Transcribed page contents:
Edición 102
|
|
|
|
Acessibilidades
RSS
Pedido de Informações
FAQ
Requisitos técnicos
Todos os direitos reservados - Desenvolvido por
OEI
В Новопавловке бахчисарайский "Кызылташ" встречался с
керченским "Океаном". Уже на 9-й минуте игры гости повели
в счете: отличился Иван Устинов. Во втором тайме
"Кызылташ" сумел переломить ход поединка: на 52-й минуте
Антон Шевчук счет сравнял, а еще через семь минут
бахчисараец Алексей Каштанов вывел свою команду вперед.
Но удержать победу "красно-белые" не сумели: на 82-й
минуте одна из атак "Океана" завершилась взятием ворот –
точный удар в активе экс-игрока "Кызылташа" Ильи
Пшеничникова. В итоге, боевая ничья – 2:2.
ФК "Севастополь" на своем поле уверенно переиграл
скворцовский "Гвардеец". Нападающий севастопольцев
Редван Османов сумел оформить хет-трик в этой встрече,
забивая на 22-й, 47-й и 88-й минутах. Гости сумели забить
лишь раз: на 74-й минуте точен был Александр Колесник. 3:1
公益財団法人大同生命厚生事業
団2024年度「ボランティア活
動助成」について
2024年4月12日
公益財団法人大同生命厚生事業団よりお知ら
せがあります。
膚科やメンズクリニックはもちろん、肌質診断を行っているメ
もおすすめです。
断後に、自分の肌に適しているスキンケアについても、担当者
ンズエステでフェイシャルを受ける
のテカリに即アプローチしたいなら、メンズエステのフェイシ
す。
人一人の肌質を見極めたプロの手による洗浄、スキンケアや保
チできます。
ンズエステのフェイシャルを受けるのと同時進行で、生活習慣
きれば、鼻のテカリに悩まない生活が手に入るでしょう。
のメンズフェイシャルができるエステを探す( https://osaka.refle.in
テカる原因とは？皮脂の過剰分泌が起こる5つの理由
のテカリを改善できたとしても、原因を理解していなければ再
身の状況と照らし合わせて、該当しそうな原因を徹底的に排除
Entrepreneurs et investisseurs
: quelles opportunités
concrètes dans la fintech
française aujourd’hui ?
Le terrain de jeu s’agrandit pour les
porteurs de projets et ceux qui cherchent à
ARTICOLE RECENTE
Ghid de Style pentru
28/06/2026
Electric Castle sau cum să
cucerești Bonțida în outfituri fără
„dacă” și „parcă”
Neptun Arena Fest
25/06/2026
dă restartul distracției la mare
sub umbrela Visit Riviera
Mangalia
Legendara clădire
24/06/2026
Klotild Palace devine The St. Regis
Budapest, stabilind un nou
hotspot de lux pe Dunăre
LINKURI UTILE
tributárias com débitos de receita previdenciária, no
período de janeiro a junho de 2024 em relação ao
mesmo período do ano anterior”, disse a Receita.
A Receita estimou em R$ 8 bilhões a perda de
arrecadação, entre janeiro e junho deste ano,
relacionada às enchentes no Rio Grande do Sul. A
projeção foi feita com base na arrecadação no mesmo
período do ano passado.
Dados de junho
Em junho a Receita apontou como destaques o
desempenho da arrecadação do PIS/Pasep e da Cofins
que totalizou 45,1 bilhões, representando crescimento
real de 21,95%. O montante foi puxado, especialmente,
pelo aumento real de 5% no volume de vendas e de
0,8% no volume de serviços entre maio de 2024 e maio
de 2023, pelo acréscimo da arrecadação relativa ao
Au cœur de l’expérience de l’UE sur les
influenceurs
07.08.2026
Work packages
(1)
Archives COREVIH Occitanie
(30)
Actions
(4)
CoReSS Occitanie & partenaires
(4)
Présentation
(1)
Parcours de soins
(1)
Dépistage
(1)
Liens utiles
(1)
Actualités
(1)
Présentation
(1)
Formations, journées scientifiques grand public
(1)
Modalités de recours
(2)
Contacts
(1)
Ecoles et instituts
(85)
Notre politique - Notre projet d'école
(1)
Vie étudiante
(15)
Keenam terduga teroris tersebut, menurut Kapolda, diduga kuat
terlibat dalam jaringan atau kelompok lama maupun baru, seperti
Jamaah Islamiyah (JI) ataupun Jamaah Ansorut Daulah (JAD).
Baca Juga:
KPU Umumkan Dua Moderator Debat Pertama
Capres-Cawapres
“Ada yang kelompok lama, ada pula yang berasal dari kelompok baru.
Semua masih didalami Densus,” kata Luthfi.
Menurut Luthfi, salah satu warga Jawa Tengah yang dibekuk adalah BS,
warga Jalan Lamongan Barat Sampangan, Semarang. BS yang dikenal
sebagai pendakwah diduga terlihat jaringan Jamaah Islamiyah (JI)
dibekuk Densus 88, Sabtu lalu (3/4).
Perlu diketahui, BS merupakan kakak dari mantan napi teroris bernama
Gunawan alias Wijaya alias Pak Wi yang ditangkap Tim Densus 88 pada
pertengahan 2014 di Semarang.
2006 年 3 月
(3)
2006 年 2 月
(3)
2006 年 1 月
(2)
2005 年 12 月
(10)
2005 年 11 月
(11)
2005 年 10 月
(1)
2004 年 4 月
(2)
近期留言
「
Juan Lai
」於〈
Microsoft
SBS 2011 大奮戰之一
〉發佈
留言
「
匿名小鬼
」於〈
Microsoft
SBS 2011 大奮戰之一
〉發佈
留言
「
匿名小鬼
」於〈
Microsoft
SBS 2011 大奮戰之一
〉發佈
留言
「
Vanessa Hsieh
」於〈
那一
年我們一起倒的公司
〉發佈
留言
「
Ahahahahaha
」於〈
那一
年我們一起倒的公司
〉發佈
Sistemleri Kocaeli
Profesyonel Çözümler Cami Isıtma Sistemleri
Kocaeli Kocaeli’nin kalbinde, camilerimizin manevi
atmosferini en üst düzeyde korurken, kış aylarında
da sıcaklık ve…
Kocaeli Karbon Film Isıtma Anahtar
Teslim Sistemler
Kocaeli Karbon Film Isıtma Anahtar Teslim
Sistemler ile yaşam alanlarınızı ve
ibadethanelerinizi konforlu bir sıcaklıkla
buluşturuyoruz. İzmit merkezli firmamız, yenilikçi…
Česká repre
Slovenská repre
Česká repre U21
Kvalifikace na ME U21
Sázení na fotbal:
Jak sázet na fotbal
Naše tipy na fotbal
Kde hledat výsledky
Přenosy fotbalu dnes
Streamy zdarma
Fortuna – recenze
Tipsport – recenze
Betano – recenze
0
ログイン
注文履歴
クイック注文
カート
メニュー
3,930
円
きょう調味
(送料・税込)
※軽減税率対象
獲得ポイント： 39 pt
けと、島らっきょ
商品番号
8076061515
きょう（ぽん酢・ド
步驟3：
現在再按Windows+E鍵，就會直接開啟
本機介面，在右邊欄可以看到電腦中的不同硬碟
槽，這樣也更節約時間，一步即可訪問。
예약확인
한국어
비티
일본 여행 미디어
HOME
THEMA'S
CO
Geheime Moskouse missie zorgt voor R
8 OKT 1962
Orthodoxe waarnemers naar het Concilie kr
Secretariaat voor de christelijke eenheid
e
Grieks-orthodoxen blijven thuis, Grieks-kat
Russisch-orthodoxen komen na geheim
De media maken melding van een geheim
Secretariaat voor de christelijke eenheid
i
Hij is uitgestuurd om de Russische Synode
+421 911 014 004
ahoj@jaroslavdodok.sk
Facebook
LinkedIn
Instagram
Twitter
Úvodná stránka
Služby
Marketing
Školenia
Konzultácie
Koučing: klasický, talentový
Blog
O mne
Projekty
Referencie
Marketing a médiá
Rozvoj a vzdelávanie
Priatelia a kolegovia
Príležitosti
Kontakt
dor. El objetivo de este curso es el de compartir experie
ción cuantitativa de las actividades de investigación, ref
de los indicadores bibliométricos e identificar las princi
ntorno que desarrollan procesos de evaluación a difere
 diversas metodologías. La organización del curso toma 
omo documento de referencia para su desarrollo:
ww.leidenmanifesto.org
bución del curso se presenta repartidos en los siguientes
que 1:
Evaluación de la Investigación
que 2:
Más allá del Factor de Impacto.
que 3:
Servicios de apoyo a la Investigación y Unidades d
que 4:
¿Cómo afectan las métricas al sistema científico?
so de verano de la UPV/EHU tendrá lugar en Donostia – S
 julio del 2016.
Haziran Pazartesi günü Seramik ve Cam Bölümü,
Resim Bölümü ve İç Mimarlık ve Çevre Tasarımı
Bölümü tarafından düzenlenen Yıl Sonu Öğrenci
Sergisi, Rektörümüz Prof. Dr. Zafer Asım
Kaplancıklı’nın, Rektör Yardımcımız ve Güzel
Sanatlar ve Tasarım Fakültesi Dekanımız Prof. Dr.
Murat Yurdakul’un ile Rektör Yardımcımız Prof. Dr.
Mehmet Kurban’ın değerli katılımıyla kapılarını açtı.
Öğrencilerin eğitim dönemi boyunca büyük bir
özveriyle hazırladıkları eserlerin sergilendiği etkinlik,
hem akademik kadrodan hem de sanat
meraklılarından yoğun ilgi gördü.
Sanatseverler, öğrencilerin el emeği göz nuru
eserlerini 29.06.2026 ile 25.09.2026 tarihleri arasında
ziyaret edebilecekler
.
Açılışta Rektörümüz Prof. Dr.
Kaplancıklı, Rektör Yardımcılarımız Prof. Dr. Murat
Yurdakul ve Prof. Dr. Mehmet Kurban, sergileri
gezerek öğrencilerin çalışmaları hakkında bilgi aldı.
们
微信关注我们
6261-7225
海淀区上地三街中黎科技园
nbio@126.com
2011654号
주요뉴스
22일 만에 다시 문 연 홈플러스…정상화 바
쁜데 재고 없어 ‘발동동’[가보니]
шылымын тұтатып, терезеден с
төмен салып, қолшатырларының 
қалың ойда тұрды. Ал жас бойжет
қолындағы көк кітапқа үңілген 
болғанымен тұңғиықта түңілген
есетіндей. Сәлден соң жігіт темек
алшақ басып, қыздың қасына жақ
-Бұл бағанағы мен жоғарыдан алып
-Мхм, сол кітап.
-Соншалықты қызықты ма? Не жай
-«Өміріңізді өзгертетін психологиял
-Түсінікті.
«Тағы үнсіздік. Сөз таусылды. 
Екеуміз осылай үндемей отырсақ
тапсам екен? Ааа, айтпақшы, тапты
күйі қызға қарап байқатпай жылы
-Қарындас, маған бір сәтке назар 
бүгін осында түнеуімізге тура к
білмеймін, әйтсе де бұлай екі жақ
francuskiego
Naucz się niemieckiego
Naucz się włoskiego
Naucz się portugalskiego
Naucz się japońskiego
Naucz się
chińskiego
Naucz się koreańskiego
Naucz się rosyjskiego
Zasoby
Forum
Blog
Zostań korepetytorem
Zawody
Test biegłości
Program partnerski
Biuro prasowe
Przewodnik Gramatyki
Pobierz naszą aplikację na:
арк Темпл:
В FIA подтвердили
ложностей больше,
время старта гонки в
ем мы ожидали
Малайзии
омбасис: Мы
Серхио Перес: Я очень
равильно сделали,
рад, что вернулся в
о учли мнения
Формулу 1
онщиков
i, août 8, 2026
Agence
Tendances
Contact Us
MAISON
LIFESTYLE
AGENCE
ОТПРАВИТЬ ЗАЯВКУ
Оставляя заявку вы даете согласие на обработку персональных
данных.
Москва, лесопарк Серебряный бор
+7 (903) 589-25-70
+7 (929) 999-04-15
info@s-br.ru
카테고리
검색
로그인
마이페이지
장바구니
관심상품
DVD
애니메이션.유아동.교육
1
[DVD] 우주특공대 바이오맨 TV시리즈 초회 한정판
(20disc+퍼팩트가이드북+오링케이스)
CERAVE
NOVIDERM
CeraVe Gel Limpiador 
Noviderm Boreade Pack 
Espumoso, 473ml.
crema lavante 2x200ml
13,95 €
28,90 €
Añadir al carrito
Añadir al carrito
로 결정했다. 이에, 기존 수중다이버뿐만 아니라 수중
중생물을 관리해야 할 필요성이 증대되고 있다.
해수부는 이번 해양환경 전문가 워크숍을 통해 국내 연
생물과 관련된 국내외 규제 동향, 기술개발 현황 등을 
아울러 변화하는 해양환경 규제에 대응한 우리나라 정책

▶ [Work instruction]: The answer is each line from the entries above in which the word "Yardımcımız" occurs.

▶ [Solved exercise]:
Kaplancıklı’nın, Rektör Yardımcımız ve Güzel
Murat Yurdakul’un ile Rektör Yardımcımız Prof. Dr.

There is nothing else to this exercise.